A thud at the window

My cat threw himself off my lap as if the loud thud we heard was death crashing into the house in search of him. After realizing the thud was not followed by intruders, my cat, with his beefed up tail doubled in size to show his might,  made his way to the windows overlooking the backyard and bird feeder. I followed my little warrior to investigate what had happened. 

Peering out, nothing seemed amiss until I glanced down from the window. Hunched below, a bird sat on the ground, possibly dead. Doing what I always do when faced with creature problems about the house, I called for my dad.  

"A bird hit our window!"

I didn't wait for an answer, only made sure he was getting up to follow me. We both peered down from the window at the bird.

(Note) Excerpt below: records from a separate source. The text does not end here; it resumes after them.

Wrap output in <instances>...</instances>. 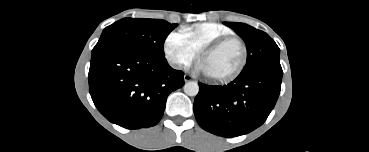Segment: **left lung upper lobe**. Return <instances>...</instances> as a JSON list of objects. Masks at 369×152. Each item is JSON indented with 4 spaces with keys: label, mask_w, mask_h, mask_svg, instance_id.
<instances>
[{
    "label": "left lung upper lobe",
    "mask_w": 369,
    "mask_h": 152,
    "mask_svg": "<svg viewBox=\"0 0 369 152\" xmlns=\"http://www.w3.org/2000/svg\"><path fill=\"white\" fill-rule=\"evenodd\" d=\"M224 24L235 30L247 46V63L239 76H249L264 70L282 71L279 60L280 49L265 32L243 23L224 22Z\"/></svg>",
    "instance_id": "obj_1"
}]
</instances>
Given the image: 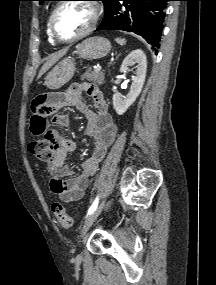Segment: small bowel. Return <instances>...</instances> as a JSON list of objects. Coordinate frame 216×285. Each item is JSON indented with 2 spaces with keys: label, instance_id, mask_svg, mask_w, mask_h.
<instances>
[{
  "label": "small bowel",
  "instance_id": "c3829d8e",
  "mask_svg": "<svg viewBox=\"0 0 216 285\" xmlns=\"http://www.w3.org/2000/svg\"><path fill=\"white\" fill-rule=\"evenodd\" d=\"M84 96L92 100L95 110L86 106ZM68 106L76 107L84 113L87 120L84 133L94 141L92 155L82 162V173L74 179H67L72 171L65 163L69 154L76 150V143L64 137L59 131L48 128L50 115L59 127L69 124L70 118L67 114H53V110ZM30 127L34 136H39V141L52 144L54 147V158L46 166L50 174L51 192L65 202L79 200L88 187L89 178L96 173L98 164L106 156L117 132L101 91L91 83H76L66 91L51 95L47 99H35L32 103Z\"/></svg>",
  "mask_w": 216,
  "mask_h": 285
}]
</instances>
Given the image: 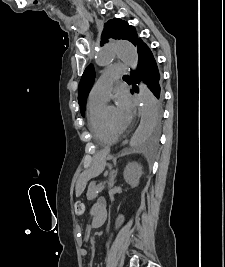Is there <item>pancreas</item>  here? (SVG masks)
<instances>
[{
  "instance_id": "1",
  "label": "pancreas",
  "mask_w": 225,
  "mask_h": 267,
  "mask_svg": "<svg viewBox=\"0 0 225 267\" xmlns=\"http://www.w3.org/2000/svg\"><path fill=\"white\" fill-rule=\"evenodd\" d=\"M104 186L103 185H95L93 182H91L88 186V191H87V199L92 200L94 199L102 190Z\"/></svg>"
}]
</instances>
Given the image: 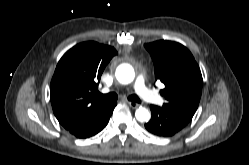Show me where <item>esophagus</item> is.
Segmentation results:
<instances>
[{
	"mask_svg": "<svg viewBox=\"0 0 249 165\" xmlns=\"http://www.w3.org/2000/svg\"><path fill=\"white\" fill-rule=\"evenodd\" d=\"M127 103L129 104V106L133 109H136L139 107V104L136 102H132V101H127Z\"/></svg>",
	"mask_w": 249,
	"mask_h": 165,
	"instance_id": "34e87169",
	"label": "esophagus"
}]
</instances>
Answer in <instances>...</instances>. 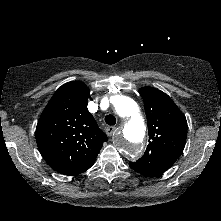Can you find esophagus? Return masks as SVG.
<instances>
[{
    "label": "esophagus",
    "mask_w": 221,
    "mask_h": 221,
    "mask_svg": "<svg viewBox=\"0 0 221 221\" xmlns=\"http://www.w3.org/2000/svg\"><path fill=\"white\" fill-rule=\"evenodd\" d=\"M115 131H116V128H115V127H107V128H106V134H107L108 136H112Z\"/></svg>",
    "instance_id": "obj_1"
}]
</instances>
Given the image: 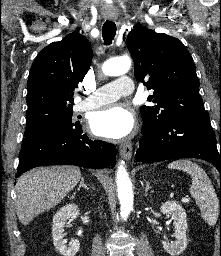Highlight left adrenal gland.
Masks as SVG:
<instances>
[{
    "instance_id": "left-adrenal-gland-1",
    "label": "left adrenal gland",
    "mask_w": 221,
    "mask_h": 256,
    "mask_svg": "<svg viewBox=\"0 0 221 256\" xmlns=\"http://www.w3.org/2000/svg\"><path fill=\"white\" fill-rule=\"evenodd\" d=\"M151 190L152 191V187L150 186V183L147 181L146 182V187H145V196H147V192Z\"/></svg>"
}]
</instances>
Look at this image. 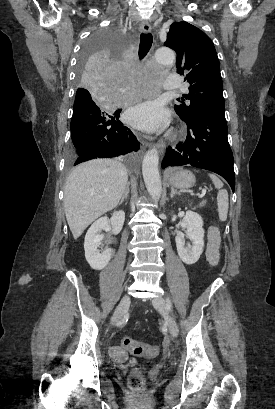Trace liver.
Masks as SVG:
<instances>
[{"mask_svg":"<svg viewBox=\"0 0 275 409\" xmlns=\"http://www.w3.org/2000/svg\"><path fill=\"white\" fill-rule=\"evenodd\" d=\"M127 182V168L115 158H94L73 168L64 188V207L74 239L117 207Z\"/></svg>","mask_w":275,"mask_h":409,"instance_id":"obj_1","label":"liver"}]
</instances>
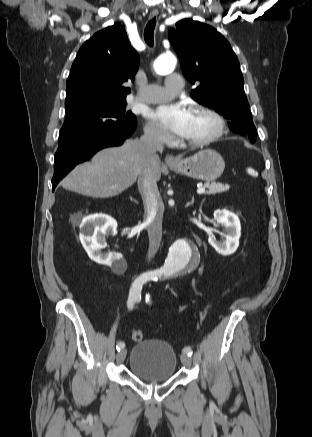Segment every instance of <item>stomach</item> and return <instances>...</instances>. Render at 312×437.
<instances>
[{
	"label": "stomach",
	"mask_w": 312,
	"mask_h": 437,
	"mask_svg": "<svg viewBox=\"0 0 312 437\" xmlns=\"http://www.w3.org/2000/svg\"><path fill=\"white\" fill-rule=\"evenodd\" d=\"M169 168L177 174L212 182L218 179L225 168L222 156L212 149L201 150L194 155L180 159Z\"/></svg>",
	"instance_id": "1"
}]
</instances>
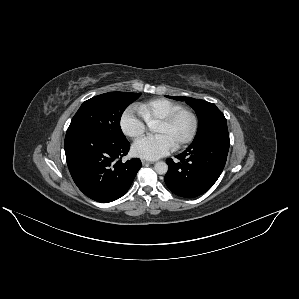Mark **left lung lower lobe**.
<instances>
[{"label": "left lung lower lobe", "mask_w": 299, "mask_h": 299, "mask_svg": "<svg viewBox=\"0 0 299 299\" xmlns=\"http://www.w3.org/2000/svg\"><path fill=\"white\" fill-rule=\"evenodd\" d=\"M230 146L228 131L216 132L192 143L177 155L179 162L167 159V187L176 195L194 198L208 191L219 178Z\"/></svg>", "instance_id": "left-lung-lower-lobe-1"}]
</instances>
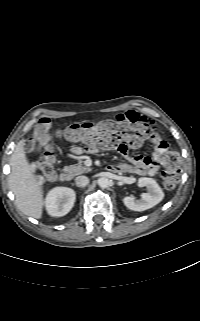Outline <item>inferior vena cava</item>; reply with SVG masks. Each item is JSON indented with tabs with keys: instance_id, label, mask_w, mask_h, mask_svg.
<instances>
[{
	"instance_id": "inferior-vena-cava-1",
	"label": "inferior vena cava",
	"mask_w": 200,
	"mask_h": 321,
	"mask_svg": "<svg viewBox=\"0 0 200 321\" xmlns=\"http://www.w3.org/2000/svg\"><path fill=\"white\" fill-rule=\"evenodd\" d=\"M75 182L78 187H85L89 184V178L86 176H78L76 177Z\"/></svg>"
}]
</instances>
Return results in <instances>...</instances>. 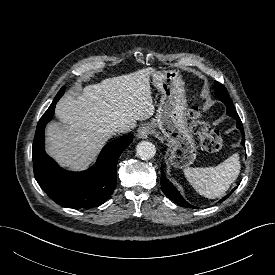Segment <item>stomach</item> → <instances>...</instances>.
<instances>
[{
  "label": "stomach",
  "instance_id": "stomach-1",
  "mask_svg": "<svg viewBox=\"0 0 275 275\" xmlns=\"http://www.w3.org/2000/svg\"><path fill=\"white\" fill-rule=\"evenodd\" d=\"M153 85L161 99L151 126L160 130L171 147L169 161L176 168L191 165L196 158V145L187 122V100L184 82L178 71H154Z\"/></svg>",
  "mask_w": 275,
  "mask_h": 275
}]
</instances>
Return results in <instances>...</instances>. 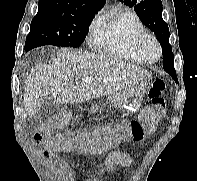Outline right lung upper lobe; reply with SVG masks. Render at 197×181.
<instances>
[{
    "instance_id": "obj_1",
    "label": "right lung upper lobe",
    "mask_w": 197,
    "mask_h": 181,
    "mask_svg": "<svg viewBox=\"0 0 197 181\" xmlns=\"http://www.w3.org/2000/svg\"><path fill=\"white\" fill-rule=\"evenodd\" d=\"M106 0H39V12H51L62 15H81L97 13Z\"/></svg>"
}]
</instances>
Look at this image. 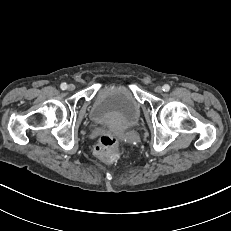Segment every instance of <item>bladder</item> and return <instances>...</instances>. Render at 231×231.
Listing matches in <instances>:
<instances>
[{
	"label": "bladder",
	"instance_id": "bladder-1",
	"mask_svg": "<svg viewBox=\"0 0 231 231\" xmlns=\"http://www.w3.org/2000/svg\"><path fill=\"white\" fill-rule=\"evenodd\" d=\"M140 115L139 102L123 84L103 86L95 95L89 111L93 123L119 129L131 128L138 122Z\"/></svg>",
	"mask_w": 231,
	"mask_h": 231
}]
</instances>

"I'm going to get my coat and get a closer look," I said racing for the stairs.

Crunching over snow in my slippers, I crouched next to the little guy while my dad watched from inside as the rest of the birds around scattered. Barely the size of my palm, the finch could only blink as I leaned in to look for any sign of injury. Its chest heaved at the rate of a dripping faucet, making me feel like hyperventilating just watching. 

"Careful," my dad warned in a muffled voice through the glass. I looked up helplessly, unsure what to do. I gingerly reached out and poked the suffering animal, hoping it would move and reveal any blood or distorted limbs. With one finger, I caressed its back whispering to it as I do my cats.

"It's OK little guy. I'm not going to hurt you. What is wrong? Where are you hurt?"

Why do we ask questions to animals knowing full and well they won't answer? Why do I feel it necessary to speak to a bird that is clearly barely able to process the bulk in front of it and wondering if this bulk would kill it?

The frozen grass crackled under my feet as I walked to the bird feeder. Sudden tapping on the window drew me back as my dad pointed to the bird. It had moved about an inch.

"It opened its wings. I'm not sure if the left one is OK." I stared down at the bird and didn't see any blood between the hop it took. Going back to the feeder, I grabbed some seeds and put it in front of the blinking bird. It ignored them.

"Dad, can you Google what to do?" 

"Yeah, come back inside."


As we crowded by the window, my dad quickly read off to me what he found on Google.

"Don't touch the bird." Oops.

"Most likely the bird is stunned and needs time to recover. Leave it be. If it is in an unsafe place, gently place it in a box with a lid or a towel on top. Make sure it has enough space to span its wings. If it shows sign of a broken limb, take it in the box to a wildlife rehabilitation center."

"Is it safe there? Is it too cold in the shade? Where is one of those near us?"

"I don't know. It says don't feed it." My dad held back a smile as he stared at me over his reading glasses. Oops again. 

My mom wandered over at this time and asked what was going on. Now the trembling bird had three giant audience members along with a cat peering out from a chair. 

"We should probably give it space," she said backing away from the window.

"Apparently I've done everything I'm not supposed to to help," I informed her.

"Here we go," my dad interrupted. "It says the majority of birds that hit windows end up dying either from the shock or a sustained injury, oftentimes internal. Make sure to dispose of the body properly."

We assumed this meant throwing it out in the woods at the edge of the yard, but soon were read specific instructions about putting the carcass in a plastic bag and avoiding leaving it out for predators. My chest tightened and suddenly how my day was going to be depended on how this tiny bird recovered. 

"It can take up to two hours for it to come out of shock."

"I guess we just have to wait and see then," my mom said.

Two hours was going to be a long time. Already I had a hard time staying far enough away from the window that my breath didn't fog on the glass. Two hours was also long enough to forget  I didn't lock the patio door. 

Quickly stepping into the covered porch, I went to the screen door ready to lock it. I heard a rustling noise that seemed to be coming from the covered grill sitting between the door and the bird. Opening the door and stepping back into the snow I peered around the grill. Suddenly the shocked finch flew off toward the woods in a flurry. Just like that the drama was over.

I closed the patio door and locked it. Walking back inside I told them the news, happy we didn't have to deal with a carcass even if I had scared it into recovery. My day could continue in peace. 

As I slid off my coat and inspected my slippers to ensure they were not wet from the snow, I couldn't help but ponder how my meddling did nothing. I could have been listening to music in my room, unaware of the stupid bird and nothing would have changed. And why should that bird suddenly mean so much when there are thousands that hit windows and many that don't survive? I wanted so much to keep the world I see and encounter free of pain and in its state of peace that it may not matter that this could have happened at a house two doors down, but the fact that it happened in my presence that made me care. I suppose though, if I was a bird and hit a window and someone was there to care, I would rather they care than they stay back in apathy.